West Palm Beach Municipal Stadium
- Interactive map of West Palm Beach Municipal Stadium
- Full name: West Palm Beach Municipal Stadium
- Location: 755 Hank Aaron Drive West Palm Beach, Florida
- Coordinates: 26°43′17″N 80°04′46″W﻿ / ﻿26.7215°N 80.0795°W
- Capacity: 4,200 (1963) 5,000 (1986)
- Surface: Natural grass
- Field size: Left Field — 330 ft Center Field — 405 ft Right Field — 330 ft

Construction
- Built: 1962
- Opened: March 9, 1963
- Closed: 1997
- Demolished: 2002
- Cost: $1.0 million

Tenants
- Milwaukee / Atlanta Braves (MLB) (spring training: 1963–1997) Montreal Expos (MLB) (spring training: 1969–1972 & 1981–1997) West Palm Beach Expos (FSL) (1969–1997) West Palm Beach Tropics (SPBA) (1989–1990)

= West Palm Beach Municipal Stadium =

Baseball park in West Palm Beach, Florida

West Palm Beach Municipal Stadium, referred to as "Municipal Stadium," was a baseball park in the southeastern United States, in West Palm Beach, Florida. Located at 755 Hank Aaron Drive, it was the long-time spring training home for the Milwaukee and Atlanta Braves and Montreal Expos.
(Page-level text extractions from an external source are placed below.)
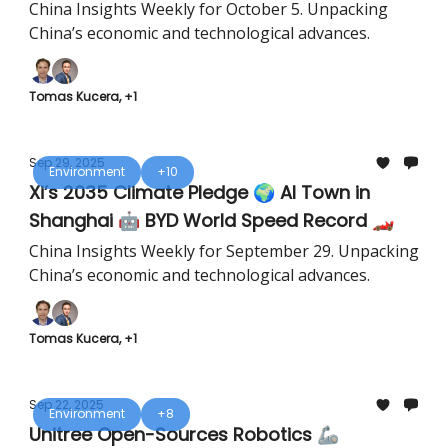
Field ⚡
China Insights Weekly for October 5. Unpacking
China’s economic and technological advances.
Tomas Kucera, +1
Sep 29, 2025
Environment
+10
Xi’s 2035 Climate Pledge 🌍 AI Town in
Shanghai 🤖 BYD World Speed Record 🏎️
China Insights Weekly for September 29. Unpacking
China’s economic and technological advances.
Tomas Kucera, +1
Sep 22, 2025
Environment
+8
Unitree Open-Sources Robotics 🦾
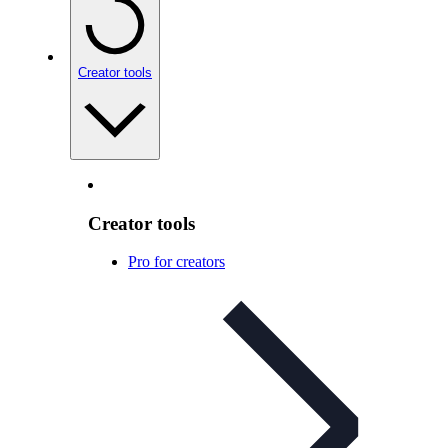
Creator tools
Creator tools
Pro for creators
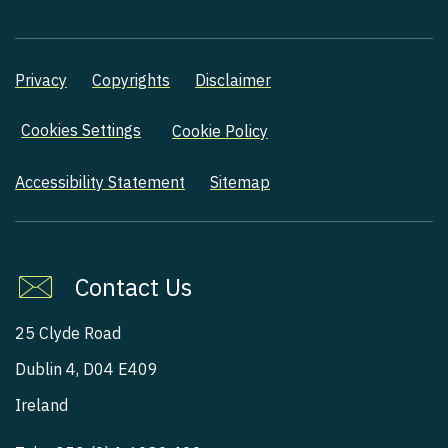
Privacy
Copyrights
Disclaimer
Cookies Settings
Cookie Policy
Accessibility Statement
Sitemap
Contact Us
25 Clyde Road
Dublin 4, D04 E409
Ireland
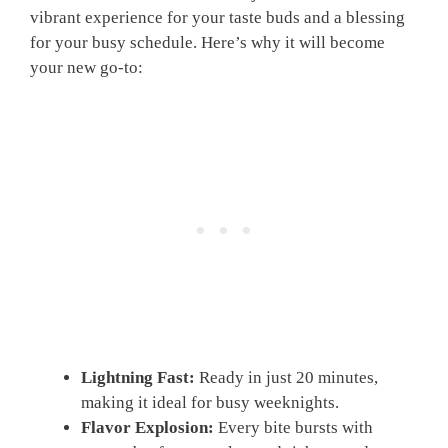
vibrant experience for your taste buds and a blessing
for your busy schedule. Here’s why it will become
your new go-to:
Lightning Fast:
Ready in just 20 minutes,
making it ideal for busy weeknights.
Flavor Explosion:
Every bite bursts with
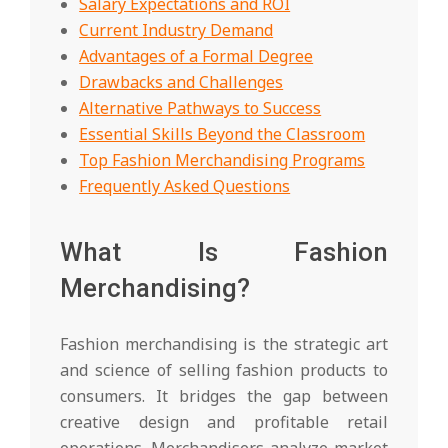
Salary Expectations and ROI
Current Industry Demand
Advantages of a Formal Degree
Drawbacks and Challenges
Alternative Pathways to Success
Essential Skills Beyond the Classroom
Top Fashion Merchandising Programs
Frequently Asked Questions
What Is Fashion
Merchandising?
Fashion merchandising is the strategic art
and science of selling fashion products to
consumers. It bridges the gap between
creative design and profitable retail
operations. Merchandisers analyze market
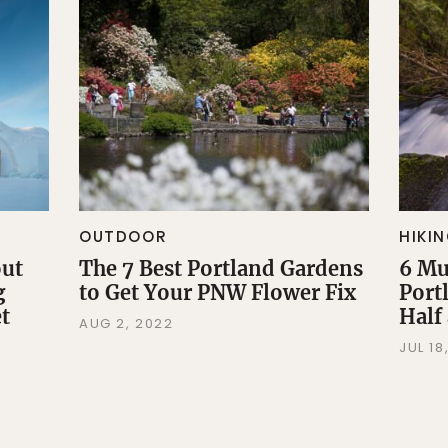
OUTDOOR
HIKI
out
The 7 Best Portland Gardens
6 Mu
g
to Get Your PNW Flower Fix
Port
t
Half
AUG 2, 2022
JUL 18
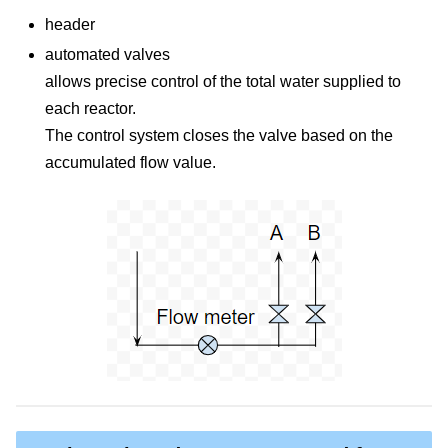
header
automated valves
allows precise control of the total water supplied to
each reactor.
The control system closes the valve based on the
accumulated flow value.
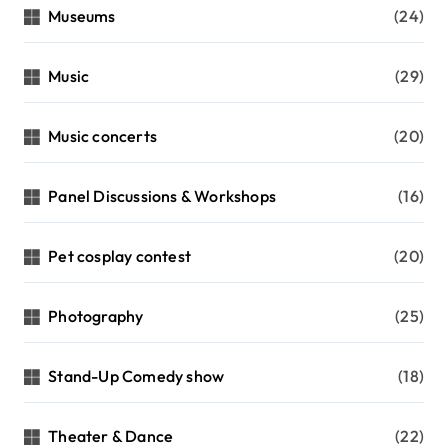
Museums
(24)
Music
(29)
Music concerts
(20)
Panel Discussions & Workshops
(16)
Pet cosplay contest
(20)
Photography
(25)
Stand-Up Comedy show
(18)
Theater & Dance
(22)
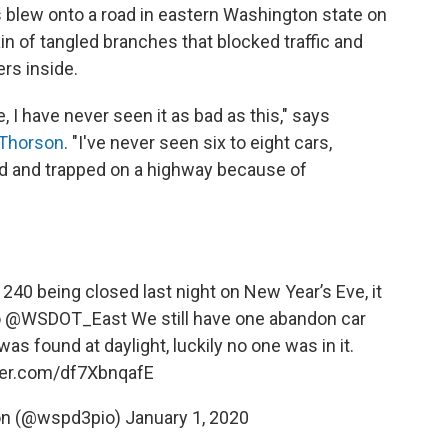
lew onto a road in eastern Washington state on
in of tangled branches that blocked traffic and
rs inside.
, I have never seen it as bad as this," says
 Thorson
. "I've never seen six to eight cars,
ped and trapped on a highway because of
240 being closed last night on New Year’s Eve, it
o
@WSDOT_East
We still have one abandon car
s found at daylight, luckily no one was in it.
tter.com/df7XbnqafE
on (@wspd3pio)
January 1, 2020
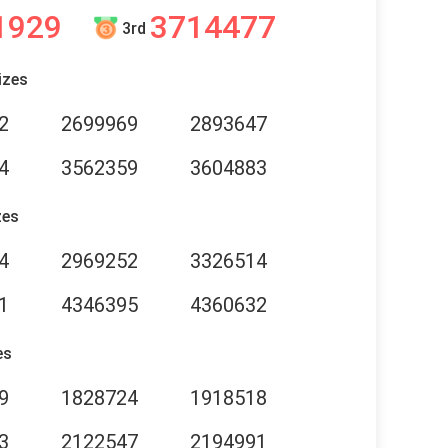
1929
3714477
3rd
izes
2
2699969
2893647
4
3562359
3604883
zes
4
2969252
3326514
1
4346395
4360632
es
9
1828724
1918518
3
2122547
2194991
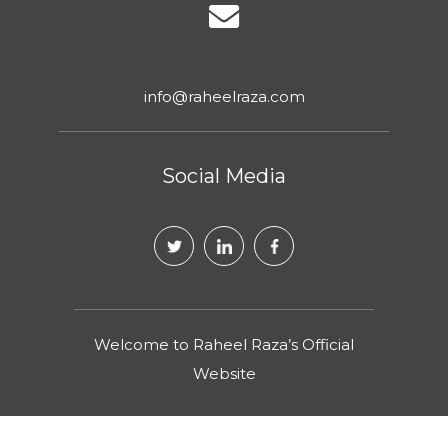
info@raheelraza.com
Social Media
Welcome to Raheel Raza’s Official
Website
The Braves played spring training games at the stadium from 1963 to 1997, while the Expos played there from 1969 to 1972 and from 1981 to 1997.

The stadium was constructed in 1962 to replace midtown Connie Mack Field, which had been the West Palm Beach spring training home of the Philadelphia and Kansas City Athletics from 1946 to 1962.
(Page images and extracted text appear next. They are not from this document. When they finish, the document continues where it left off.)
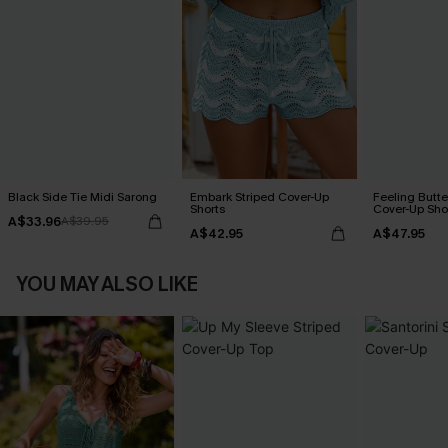
Black Side Tie Midi Sarong
Embark Striped Cover-Up
Feeling Butter
Shorts
Cover-Up Sho
A$33.96
A$39.95
A$42.95
A$47.95
YOU MAY ALSO LIKE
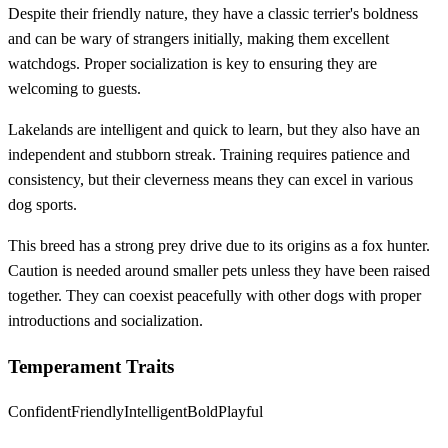
Despite their friendly nature, they have a classic terrier's boldness
and can be wary of strangers initially, making them excellent
watchdogs. Proper socialization is key to ensuring they are
welcoming to guests.
Lakelands are intelligent and quick to learn, but they also have an
independent and stubborn streak. Training requires patience and
consistency, but their cleverness means they can excel in various
dog sports.
This breed has a strong prey drive due to its origins as a fox hunter.
Caution is needed around smaller pets unless they have been raised
together. They can coexist peacefully with other dogs with proper
introductions and socialization.
Temperament Traits
Confident
Friendly
Intelligent
Bold
Playful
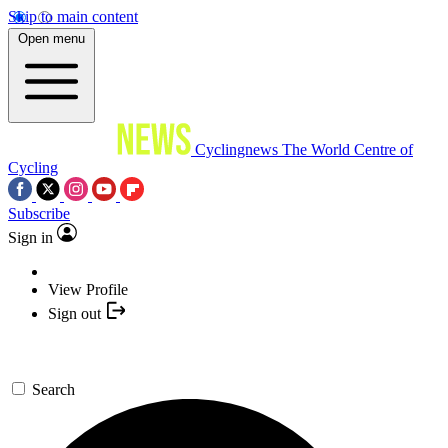
Skip to main content
Open menu
Cyclingnews
The World Centre of
Cycling
Subscribe
Sign in
View Profile
Sign out
Search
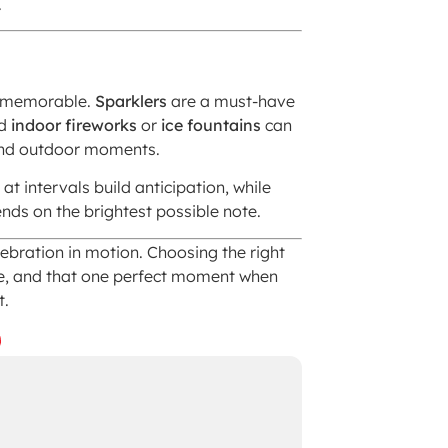
.
nd memorable.
Sparklers
are a must-have
nd
indoor fireworks
or
ice fountains
can
 and outdoor moments.
at intervals build anticipation, while
nds on the brightest possible note.
ebration in motion. Choosing the right
e, and that one perfect moment when
t.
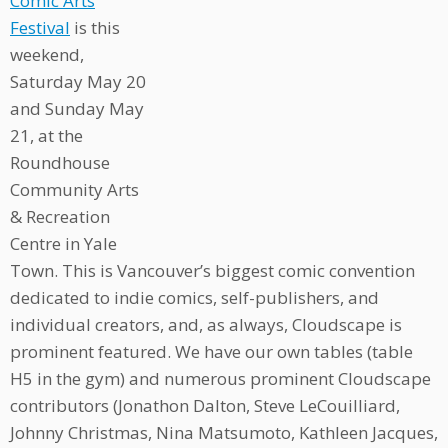
Comic Arts
Festival
is this
weekend,
Saturday May 20
and Sunday May
21, at the
Roundhouse
Community Arts
& Recreation
Centre in Yale
Town. This is Vancouver’s biggest comic convention
dedicated to indie comics, self-publishers, and
individual creators, and, as always, Cloudscape is
prominent featured. We have our own tables (table
H5 in the gym) and numerous prominent Cloudscape
contributors (Jonathon Dalton, Steve LeCouilliard,
Johnny Christmas, Nina Matsumoto, Kathleen Jacques,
The first game was played on Saturday, March 9, 1963, under overcast skies and extremely high winds which blew sand from the outfield areas, directly toward seating area, which were not as yet totally landscaped at that time. Mayor C. Ben Holleman threw out the first ball and the Kansas City Athletics defeated the Milwaukee Braves 3–0 in front of a medium-sized crowd of 3,265 fans. Warren Spahn started for Milwaukee and was the losing pitcher, while Dan Pfister was the winner for the Athletics.

The ballpark later hosted the 1982 and 1992 Florida State League All-Star Games.

Atlanta and Montreal played their final spring training game at the ballpark on Wednesday March 26, 1997, which saw Montreal come through with a 2–0 victory.

The stadium was later demolished in 2002 and there is nothing to mark its former place, which is now partially covered by a large Home Depot location.

West Palm Beach would not see spring training again until 2017, with the opening of The Ballpark of the Palm Beaches, and since January 2024 now CACTI Park of the Palm Beaches, which is the spring training home of both the Houston Astros and Washington Nationals.